[Stored data entries]
● ● ● ● ● ● ●

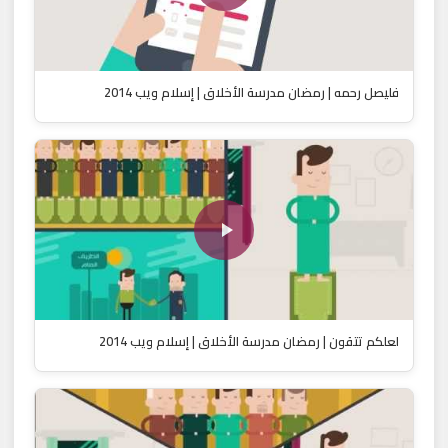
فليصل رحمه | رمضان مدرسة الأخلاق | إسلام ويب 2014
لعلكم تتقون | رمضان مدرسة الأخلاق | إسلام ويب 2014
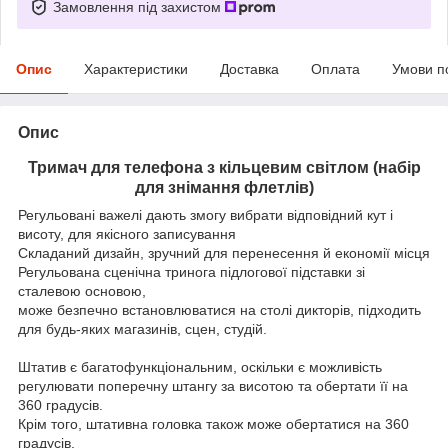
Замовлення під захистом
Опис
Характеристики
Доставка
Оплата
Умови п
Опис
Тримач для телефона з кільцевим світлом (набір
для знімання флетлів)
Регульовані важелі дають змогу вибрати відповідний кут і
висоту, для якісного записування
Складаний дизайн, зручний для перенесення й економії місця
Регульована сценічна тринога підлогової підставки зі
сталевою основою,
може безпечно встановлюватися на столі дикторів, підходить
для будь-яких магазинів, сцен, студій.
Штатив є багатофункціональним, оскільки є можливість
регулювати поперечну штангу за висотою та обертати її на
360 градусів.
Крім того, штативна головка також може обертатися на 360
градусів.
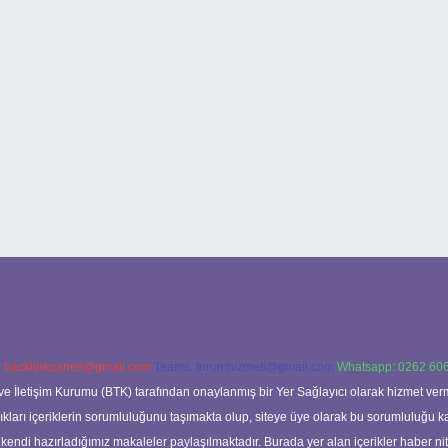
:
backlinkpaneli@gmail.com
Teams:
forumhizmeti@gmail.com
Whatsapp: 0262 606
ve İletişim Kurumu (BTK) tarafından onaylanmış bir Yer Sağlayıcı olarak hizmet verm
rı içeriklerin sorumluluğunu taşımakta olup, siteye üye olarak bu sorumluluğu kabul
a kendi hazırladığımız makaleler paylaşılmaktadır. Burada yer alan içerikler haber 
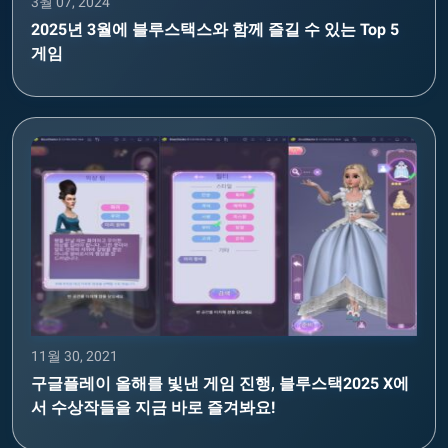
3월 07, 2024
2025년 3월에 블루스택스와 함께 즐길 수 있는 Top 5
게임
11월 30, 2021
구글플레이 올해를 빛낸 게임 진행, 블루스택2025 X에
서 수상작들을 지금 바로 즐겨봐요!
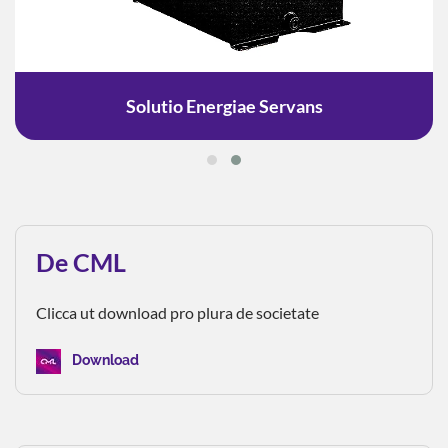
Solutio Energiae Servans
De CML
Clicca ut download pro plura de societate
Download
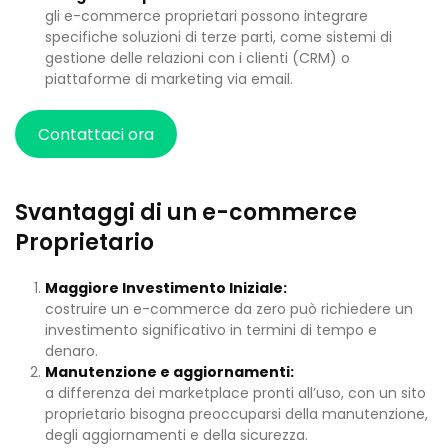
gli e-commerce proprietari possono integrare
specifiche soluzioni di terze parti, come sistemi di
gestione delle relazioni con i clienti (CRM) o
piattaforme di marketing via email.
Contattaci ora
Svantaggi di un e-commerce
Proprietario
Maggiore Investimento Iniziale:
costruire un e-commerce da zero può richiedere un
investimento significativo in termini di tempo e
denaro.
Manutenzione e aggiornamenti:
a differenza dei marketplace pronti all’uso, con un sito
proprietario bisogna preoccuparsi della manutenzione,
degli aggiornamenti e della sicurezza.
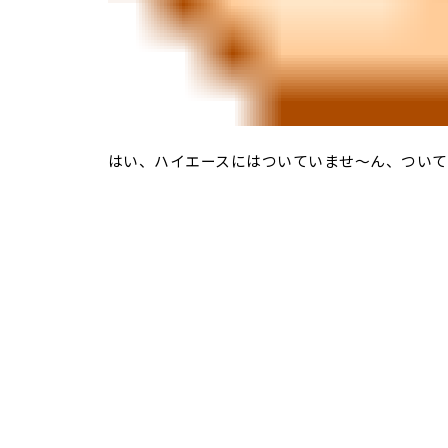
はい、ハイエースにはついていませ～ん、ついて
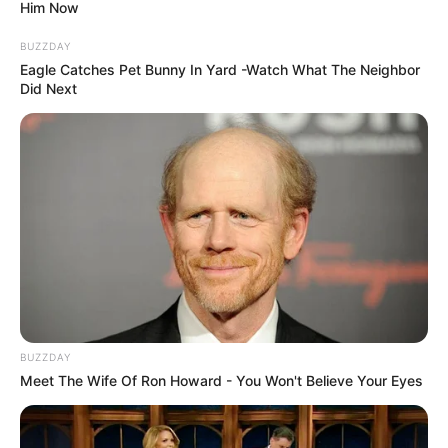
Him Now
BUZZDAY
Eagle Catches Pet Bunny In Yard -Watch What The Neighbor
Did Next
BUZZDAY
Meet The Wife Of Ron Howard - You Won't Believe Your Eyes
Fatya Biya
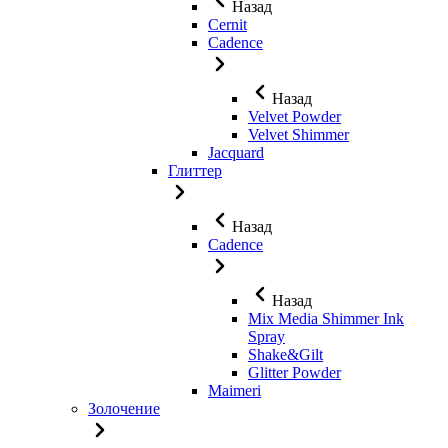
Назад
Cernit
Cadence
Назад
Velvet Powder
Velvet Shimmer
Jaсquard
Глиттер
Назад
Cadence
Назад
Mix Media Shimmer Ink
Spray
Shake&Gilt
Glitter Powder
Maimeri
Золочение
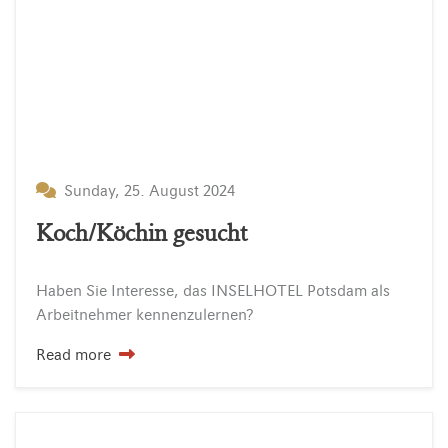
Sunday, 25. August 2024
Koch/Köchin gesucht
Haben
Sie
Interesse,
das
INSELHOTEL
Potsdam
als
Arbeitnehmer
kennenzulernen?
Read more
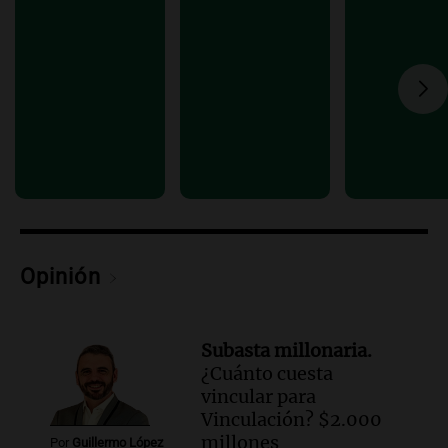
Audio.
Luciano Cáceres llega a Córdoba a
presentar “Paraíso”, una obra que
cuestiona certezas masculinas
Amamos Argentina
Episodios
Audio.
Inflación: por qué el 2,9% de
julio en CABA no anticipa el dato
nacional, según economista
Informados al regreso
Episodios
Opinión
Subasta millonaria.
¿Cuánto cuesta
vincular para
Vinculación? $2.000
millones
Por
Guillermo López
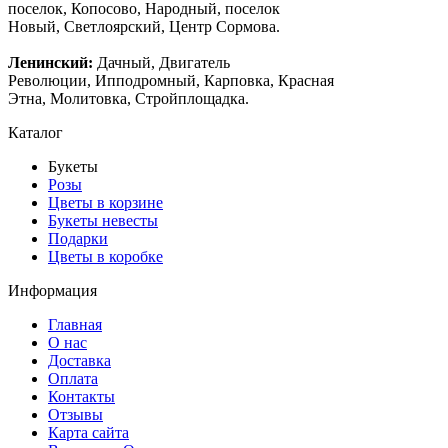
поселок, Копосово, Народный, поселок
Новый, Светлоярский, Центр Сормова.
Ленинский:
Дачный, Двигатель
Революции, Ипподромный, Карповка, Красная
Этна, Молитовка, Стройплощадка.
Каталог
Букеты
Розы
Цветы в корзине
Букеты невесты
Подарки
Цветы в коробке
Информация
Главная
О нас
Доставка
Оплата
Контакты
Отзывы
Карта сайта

● ● ● ● ● ● ●

_Your instructions:_ Would you please write out the entries in full, exactly as they read, but without pictures?

_Finished task:_
فليصل رحمه | رمضان مدرسة الأخلاق | إسلام ويب 2014
لعلكم تتقون | رمضان مدرسة الأخلاق | إسلام ويب 2014
Замовлення під захистом
Опис
Характеристики
Доставка
Оплата
Умови п
Опис
Тримач для телефона з кільцевим світлом (набір
для знімання флетлів)
Регульовані важелі дають змогу вибрати відповідний кут і
висоту, для якісного записування
Складаний дизайн, зручний для перенесення й економії місця
Регульована сценічна тринога підлогової підставки зі
сталевою основою,
може безпечно встановлюватися на столі дикторів, підходить
для будь-яких магазинів, сцен, студій.
Штатив є багатофункціональним, оскільки є можливість
регулювати поперечну штангу за висотою та обертати її на
360 градусів.
Крім того, штативна головка також може обертатися на 360
градусів.
:
backlinkpaneli@gmail.com
Teams:
forumhizmeti@gmail.com
Whatsapp: 0262 606
ve İletişim Kurumu (BTK) tarafından onaylanmış bir Yer Sağlayıcı olarak hizmet verm
rı içeriklerin sorumluluğunu taşımakta olup, siteye üye olarak bu sorumluluğu kabul
a kendi hazırladığımız makaleler paylaşılmaktadır. Burada yer alan içerikler haber 
3월 07, 2024
2025년 3월에 블루스택스와 함께 즐길 수 있는 Top 5
게임
11월 30, 2021
구글플레이 올해를 빛낸 게임 진행, 블루스택2025 X에
서 수상작들을 지금 바로 즐겨봐요!
Solutio Energiae Servans
De CML
Clicca ut download pro plura de societate
Download
gli e-commerce proprietari possono integrare
specifiche soluzioni di terze parti, come sistemi di
gestione delle relazioni con i clienti (CRM) o
piattaforme di marketing via email.
Contattaci ora
Svantaggi di un e-commerce
Proprietario
Maggiore Investimento Iniziale:
costruire un e-commerce da zero può richiedere un
investimento significativo in termini di tempo e
denaro.
Manutenzione e aggiornamenti:
a differenza dei marketplace pronti all’uso, con un sito
proprietario bisogna preoccuparsi della manutenzione,
degli aggiornamenti e della sicurezza.
はい、ハイエースにはついていませ～ん、ついて
Him Now
BUZZDAY
Eagle Catches Pet Bunny In Yard -Watch What The Neighbor
Did Next
BUZZDAY
Meet The Wife Of Ron Howard - You Won't Believe Your Eyes
Fatya Biya
Назад
Cernit
Cadence
Назад
Velvet Powder
Velvet Shimmer
Jaсquard
Глиттер
Назад
Cadence
Назад
Mix Media Shimmer Ink
Spray
Shake&Gilt
Glitter Powder
Maimeri
Золочение
Sunday, 25. August 2024
Koch/Köchin gesucht
Haben
Sie
Interesse,
das
INSELHOTEL
Potsdam
als
Arbeitnehmer
kennenzulernen?
Read more
Audio.
Luciano Cáceres llega a Córdoba a
presentar “Paraíso”, una obra que
cuestiona certezas masculinas
Amamos Argentina
Episodios
Audio.
Inflación: por qué el 2,9% de
julio en CABA no anticipa el dato
nacional, según economista
Informados al regreso
Episodios
Opinión
Subasta millonaria.
¿Cuánto cuesta
vincular para
Vinculación? $2.000
millones
Por
Guillermo López
поселок, Копосово, Народный, поселок
Новый, Светлоярский, Центр Сормова.
Ленинский:
Дачный, Двигатель
Революции, Ипподромный, Карповка, Красная
Этна, Молитовка, Стройплощадка.
Каталог
Букеты
Розы
Цветы в корзине
Букеты невесты
Подарки
Цветы в коробке
Информация
Главная
О нас
Доставка
Оплата
Контакты
Отзывы
Карта сайта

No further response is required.